On October 31, 2023, the jury returned the verdict form below, naming all remaining defendants as responsible for knowingly and voluntarily joining a price-fixing conspiracy. Damages were anticipated to be $1.78 billion and that is exactly what the jury awarded on the verdict form. Also, because the Sherman Act antitrust law permits private plaintiffs to recover treble damages, the damages could amount to well over $5 billion in total. NAR has publicly stated they intend on arguing to reduce those damages and to appeal the verdict, although they have not specified on what grounds they will base their appeal. (This is not uncommon as it’s a pending legal matter and they don’t want to give the plaintiffs extra prep time).

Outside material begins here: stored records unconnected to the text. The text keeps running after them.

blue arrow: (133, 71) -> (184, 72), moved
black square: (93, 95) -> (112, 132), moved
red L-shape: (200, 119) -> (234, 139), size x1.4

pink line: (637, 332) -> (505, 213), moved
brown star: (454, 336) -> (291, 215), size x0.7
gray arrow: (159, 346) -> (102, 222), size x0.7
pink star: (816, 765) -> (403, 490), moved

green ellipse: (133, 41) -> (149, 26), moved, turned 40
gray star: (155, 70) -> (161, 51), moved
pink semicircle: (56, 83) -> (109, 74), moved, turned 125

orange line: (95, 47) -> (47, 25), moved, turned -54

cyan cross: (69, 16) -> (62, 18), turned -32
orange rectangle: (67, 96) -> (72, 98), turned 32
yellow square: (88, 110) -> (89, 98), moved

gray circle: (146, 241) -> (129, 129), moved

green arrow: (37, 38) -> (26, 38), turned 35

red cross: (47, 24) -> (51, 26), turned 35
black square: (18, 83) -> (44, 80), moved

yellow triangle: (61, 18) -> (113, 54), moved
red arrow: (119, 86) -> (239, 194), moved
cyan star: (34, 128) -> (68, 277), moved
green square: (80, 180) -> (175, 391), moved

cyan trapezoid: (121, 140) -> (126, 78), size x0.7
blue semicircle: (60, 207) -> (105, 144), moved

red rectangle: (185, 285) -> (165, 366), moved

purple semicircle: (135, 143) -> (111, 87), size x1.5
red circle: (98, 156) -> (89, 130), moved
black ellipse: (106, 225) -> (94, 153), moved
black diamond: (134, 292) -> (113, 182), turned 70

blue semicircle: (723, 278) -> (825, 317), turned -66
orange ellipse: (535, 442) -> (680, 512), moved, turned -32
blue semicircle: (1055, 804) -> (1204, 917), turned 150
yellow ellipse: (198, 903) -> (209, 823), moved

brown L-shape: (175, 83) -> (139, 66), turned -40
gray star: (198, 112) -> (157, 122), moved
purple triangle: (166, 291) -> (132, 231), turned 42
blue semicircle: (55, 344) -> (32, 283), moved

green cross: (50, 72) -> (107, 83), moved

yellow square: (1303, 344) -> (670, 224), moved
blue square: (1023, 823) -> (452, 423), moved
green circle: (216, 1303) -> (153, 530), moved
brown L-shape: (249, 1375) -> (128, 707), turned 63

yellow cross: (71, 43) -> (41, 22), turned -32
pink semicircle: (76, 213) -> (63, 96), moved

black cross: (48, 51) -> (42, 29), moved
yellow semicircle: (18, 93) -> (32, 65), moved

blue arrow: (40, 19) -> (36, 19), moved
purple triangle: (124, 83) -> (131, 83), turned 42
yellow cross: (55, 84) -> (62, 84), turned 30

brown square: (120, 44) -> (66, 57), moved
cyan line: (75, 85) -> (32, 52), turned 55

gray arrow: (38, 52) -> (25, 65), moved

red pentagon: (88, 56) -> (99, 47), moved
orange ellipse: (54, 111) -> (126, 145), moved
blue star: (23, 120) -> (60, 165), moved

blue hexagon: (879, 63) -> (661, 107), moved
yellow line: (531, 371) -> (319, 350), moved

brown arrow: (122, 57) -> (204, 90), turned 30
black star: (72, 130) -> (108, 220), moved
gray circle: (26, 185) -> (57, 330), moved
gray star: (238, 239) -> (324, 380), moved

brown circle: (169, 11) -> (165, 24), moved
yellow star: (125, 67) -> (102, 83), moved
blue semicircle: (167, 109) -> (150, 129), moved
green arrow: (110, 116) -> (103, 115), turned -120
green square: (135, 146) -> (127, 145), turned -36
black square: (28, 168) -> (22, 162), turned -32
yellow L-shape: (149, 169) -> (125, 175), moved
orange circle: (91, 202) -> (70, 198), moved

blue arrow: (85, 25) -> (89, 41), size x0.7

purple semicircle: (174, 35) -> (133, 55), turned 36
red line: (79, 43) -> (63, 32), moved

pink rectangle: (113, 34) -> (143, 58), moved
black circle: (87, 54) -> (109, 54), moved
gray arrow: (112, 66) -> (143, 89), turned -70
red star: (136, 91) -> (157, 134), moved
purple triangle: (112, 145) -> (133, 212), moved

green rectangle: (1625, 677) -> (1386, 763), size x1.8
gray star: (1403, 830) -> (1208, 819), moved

Because the case will likely go into fighting in the 8th Circuit of the U.S. Appeals Court, the only binding practice changes and money spent so far will be the settlement agreements previously made. The jury’s damages are only monetary and if they become binding, would not change practices themselves. However, Ketchmark indicated he intends to pursue injunctive relief (an order from a judge to do or stop doing something) to change business practices relating to commissions in the real estate industry. The Moehrl case will be tried in Chicago next year, and this jury verdict will surely be detrimental to NAR and the remaining defendants in that case as the claims are similar.

Immediately after the verdict was reached, the same law firm representing the Burnett class of plaintiffs filed a new lawsuit, also in the Western District of Missouri (Kansas City). The new suit is Gibson v. NAR et al., and includes NAR, Compass, eXp, Redfin, Weichert Realtors, United Real Estate, and other brokerages. A recent report by Keefer, Bruyette & Woods research analysts heading into the Burnett trial estimated that an expansion of these commission lawsuits throughout the country could increase the potential damages against NAR and other defendants to more than $400 billion. It appears that the beatings will continue, and morale is not improving.

As you can imagine, these lawsuits were a topic of discussion at the recent California Association of Realtors (CAR) legal affairs forum at CAR’s annual meeting in September. While the future of NAR looks rather bleak, CAR and local associations have been researching solutions that balance the market needs of affordability for buyers, and choice and negotiation for sellers. While we can’t make any predictions on what the future might hold, buyer agent commission looks to become a *more negotiable aspect of contract negotiations than it currently is and of course, there will always be more disclosures.

The information presented in this article is not to be taken as legal advice. Every person’s situation is different. If you are facing a legal issue of any kind, get competent legal advice in your state immediately to determine your best options.